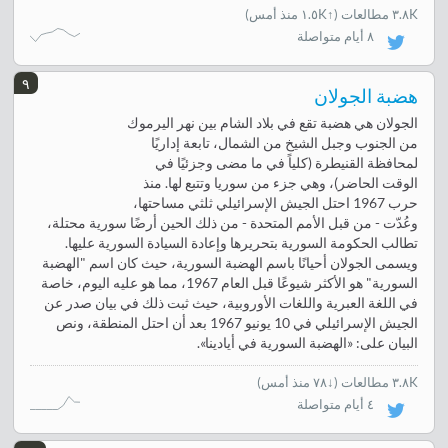
٣.٨K مطالعات
(
↑١.٥K منذ أمس
)
٨ أيام متواصلة
٩
هضبة الجولان
الجولان هي هضبة تقع في بلاد الشام بين نهر اليرموك
من الجنوب وجبل الشيخ من الشمال، تابعة إداريًا
لمحافظة القنيطرة (كلياً في ما مضى وجزئيًا في
الوقت الحاضر)، وهي جزء من سوريا وتتبع لها. منذ
حرب 1967 احتل الجيش الإسرائيلي ثلثي مساحتها،
وعُدّت - من قبل الأمم المتحدة - من ذلك الحين أرضًا سورية محتلة،
تطالب الحكومة السورية بتحريرها وإعادة السيادة السورية عليها.
ويسمى الجولان أحيانًا باسم الهضبة السورية، حيث كان اسم "الهضبة
السورية" هو الأكثر شيوعًا قبل العام 1967، مما هو عليه اليوم، خاصة
في اللغة العبرية واللغات الأوروبية، حيث ثبت ذلك في بيان صدر عن
الجيش الإسرائيلي في 10 يونيو 1967 بعد أن احتل المنطقة، ونص
البيان على: «الهضبة السورية في أيادينا».
٣.٨K مطالعات
(
↓٧٨ منذ أمس
)
٤ أيام متواصلة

§ **DIRECTIONS FOR THIS TASK**
Restate the whole listing above exactly, please, omitting every image.

§ **SOLUTION**
٣.٨K مطالعات
(
↑١.٥K منذ أمس
)
٨ أيام متواصلة
٩
هضبة الجولان
الجولان هي هضبة تقع في بلاد الشام بين نهر اليرموك
من الجنوب وجبل الشيخ من الشمال، تابعة إداريًا
لمحافظة القنيطرة (كلياً في ما مضى وجزئيًا في
الوقت الحاضر)، وهي جزء من سوريا وتتبع لها. منذ
حرب 1967 احتل الجيش الإسرائيلي ثلثي مساحتها،
وعُدّت - من قبل الأمم المتحدة - من ذلك الحين أرضًا سورية محتلة،
تطالب الحكومة السورية بتحريرها وإعادة السيادة السورية عليها.
ويسمى الجولان أحيانًا باسم الهضبة السورية، حيث كان اسم "الهضبة
السورية" هو الأكثر شيوعًا قبل العام 1967، مما هو عليه اليوم، خاصة
في اللغة العبرية واللغات الأوروبية، حيث ثبت ذلك في بيان صدر عن
الجيش الإسرائيلي في 10 يونيو 1967 بعد أن احتل المنطقة، ونص
البيان على: «الهضبة السورية في أيادينا».
٣.٨K مطالعات
(
↓٧٨ منذ أمس
)
٤ أيام متواصلة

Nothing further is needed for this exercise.